The Dana-Farber Cancer Institute utilized SWOT analysis to targeted protein degradation drug development to better evaluate the approach's strengths, weaknesses, opportunities, and threats.
SWOT (Strengths-Weaknesses-Opportunities-Threats) analysis is frequently used in business development and strategic planning, but it may also be used to critically analyze quickly evolving fields, as the Dana-Farber Cancer Institute has done with targeted protein degradation (TPD).
Strengths
* The ability of POI (protein of interest) can be directly "knocked out" via targeted protein degradation, which is quick and reversible, making it a good complement to genetic techniques like CRISPR/Cas9.
* Targeted degradation is emerging as a valuable approach to preclinical target validation, and TPD molecules have advantages over other small molecule drugs for several reasons, such as:
* TPD compounds don't need to be tightly bound to have an impact, therefore they could be used for POIs that don't have a defined small molecule binding pocket, providing an opportunity for "non-druggable" POIs.
* TPD molecules generally have better selectivity than inhibitors because it relies on degradation molecules, POIs, and E3 ligases to form complexes, reducing the non-specific effects of non-complexed degradation molecules.
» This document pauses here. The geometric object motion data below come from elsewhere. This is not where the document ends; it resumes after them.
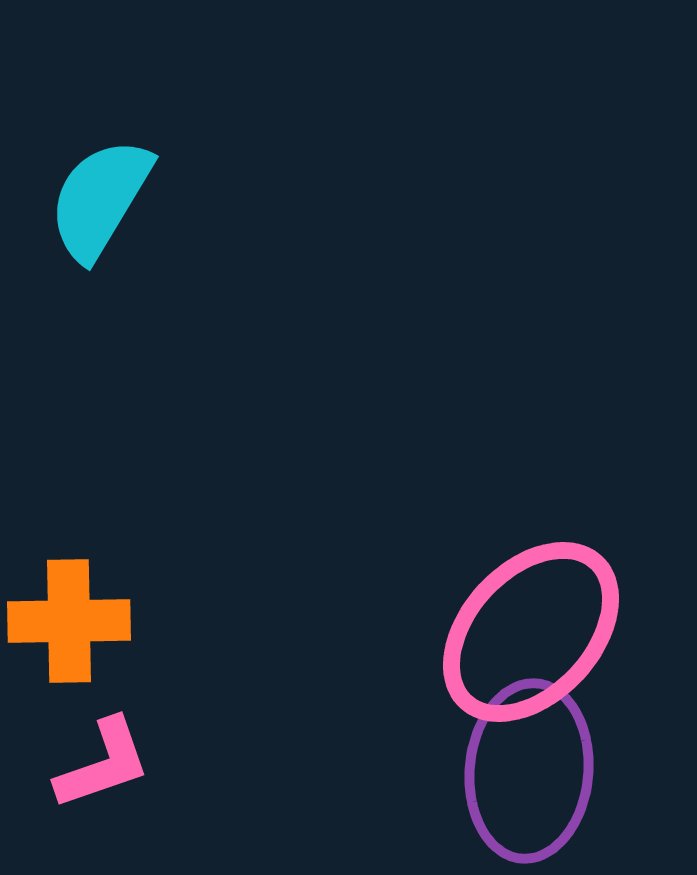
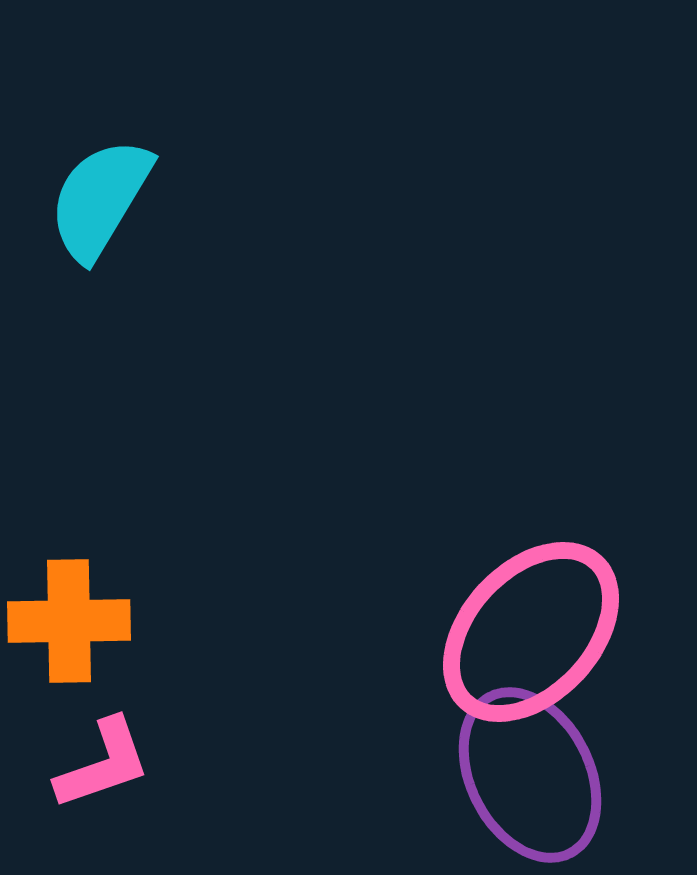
purple ellipse: moved 1 px right, 4 px down; rotated 32 degrees counterclockwise
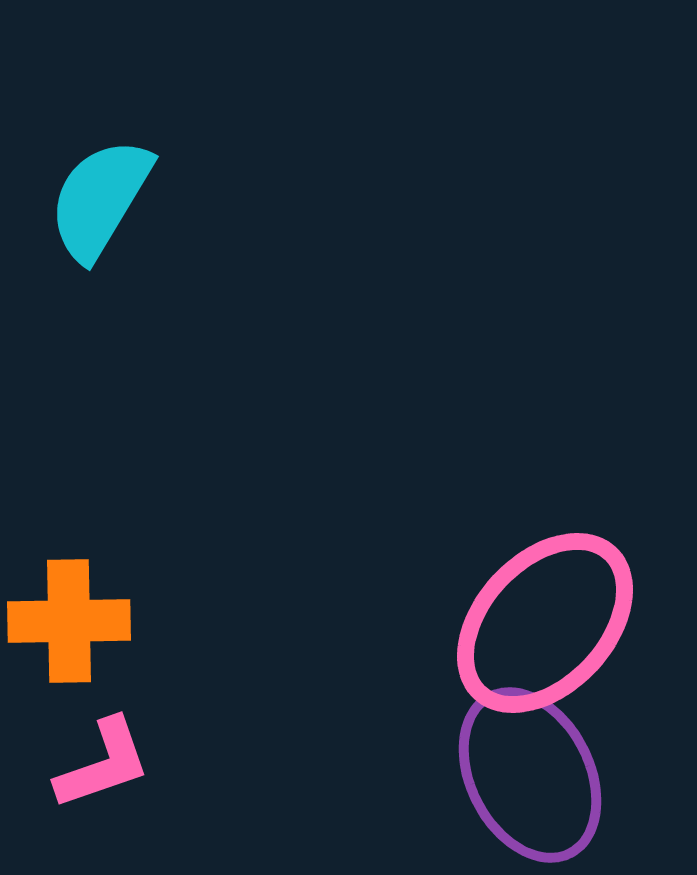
pink ellipse: moved 14 px right, 9 px up
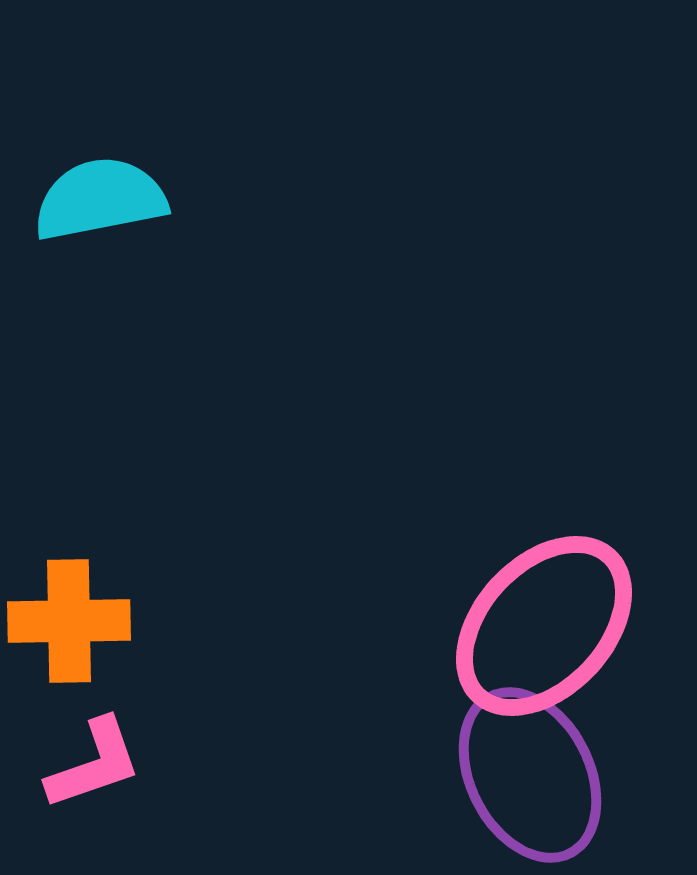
cyan semicircle: rotated 48 degrees clockwise
pink ellipse: moved 1 px left, 3 px down
pink L-shape: moved 9 px left
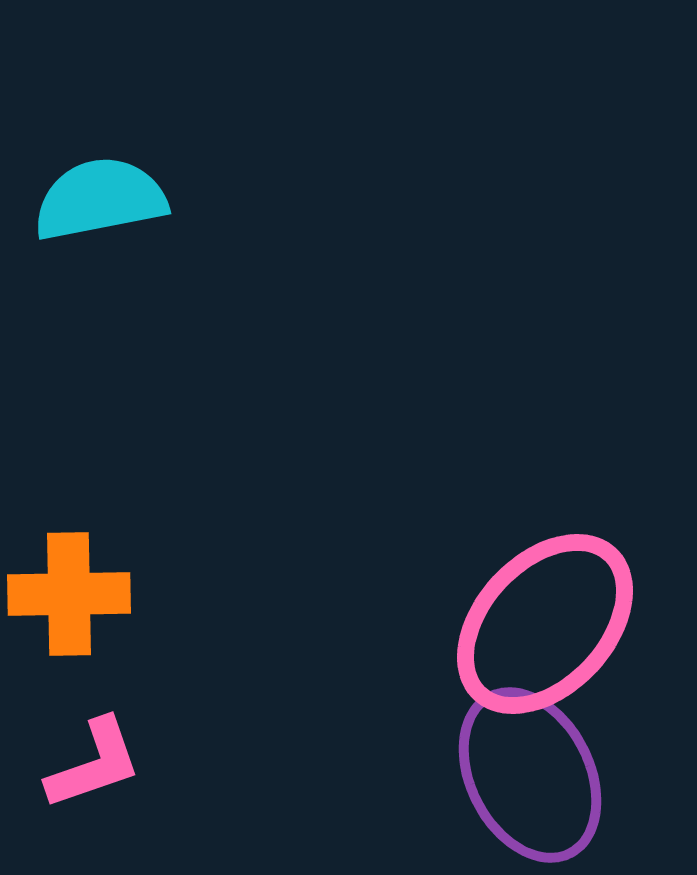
orange cross: moved 27 px up
pink ellipse: moved 1 px right, 2 px up
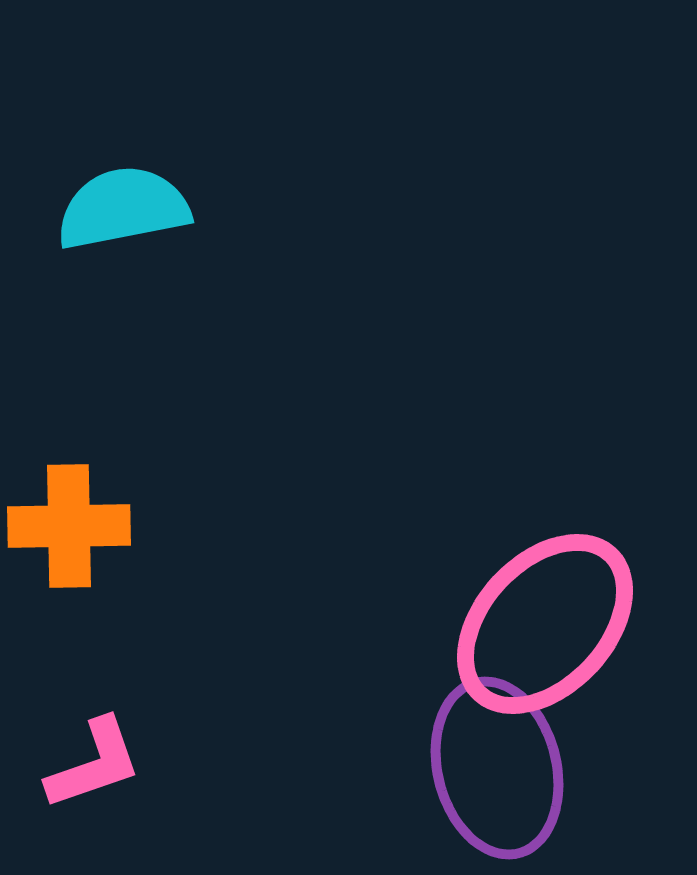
cyan semicircle: moved 23 px right, 9 px down
orange cross: moved 68 px up
purple ellipse: moved 33 px left, 7 px up; rotated 13 degrees clockwise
* TPD is more likely to be successful. Although the clinical efficacy of PROTAC-based compounds has yet to be established, preclinical research suggests that these molecules can act at lower dosages and for longer periods of time.
Weakness
* One of the most frequently cited disadvantages of PROTACs is that they do not comply with Lipinski's "Rule of 5" (Ro5). PROTACs in clinical trials are orally bioavailable and new dosage forms need to be developed to support this. Clear design rules and principles are lacking, and the field remains largely empirical.
* For targets without known scaffold function, it is not possible to predict whether degradation strategies will provide an efficacy advantage over inhibition.
* Although the human genome encodes approximately 600 E3 ligases (not all of which mediate ubiquitination), there are currently fewer types of E3 ligases available for PROTAC-mediated targeting, concentrated in CRBN and VHL, and further research is needed to expand the E3 ligase pool.
* PROTAC activity is similarly characterized by a classic bell-shaped concentration dependence ("Hook effect"). PROTAC molecules can saturate the binding sites on POI or E3 ligases at high concentrations, preventing the formation of the required ternary complexes. As a result, activity decreases and induced degradation is inhibited.
Opportunities
* Small molecule degraders, including "molecular gels" and PROTACs, are becoming powerful research tools for the proteome.
* Hormone receptors, kinases, and bromodomain are now the most common drug targets for PROTACs, while molecular gels mostly target transcription factors, and the pharmacologically relevant degradable proteome is likely to become a novel target in the future.
* Chemically induced dimerizers (CIDs) are compounds that cause two proteins to chime together to generate dimeric chimeras with distinct functions. TPD is a CID based on the conversion of small molecules that recruit ubiquitin ligases to small molecules that recruit phosphatases to achieve phosphorylation for POIs, allowing for particular post-translational changes of the protein.
Threats
* The ubiquitin-proteasome system, the function of degraded molecules, and other biological understandings are all lacking. Most targeted degradation studies are currently focused on how to get into the clinic as quickly as possible, and basic studies such as new ubiquitin ligase substrates, distribution and physiological functions of degraded proteins, epigenetic changes after TPD use, and drug resistance mechanisms are not being thoroughly investigated.
* RNAi drug research was once assumed to be omnipotent, with the ability to achieve druggability for all targets, but this was not the case. TPD was also utilized as a lifesaver for targets that couldn't be drugged, but clinical development was slower than expected, and we may have eventually discovered that it was only suitable for individual targets.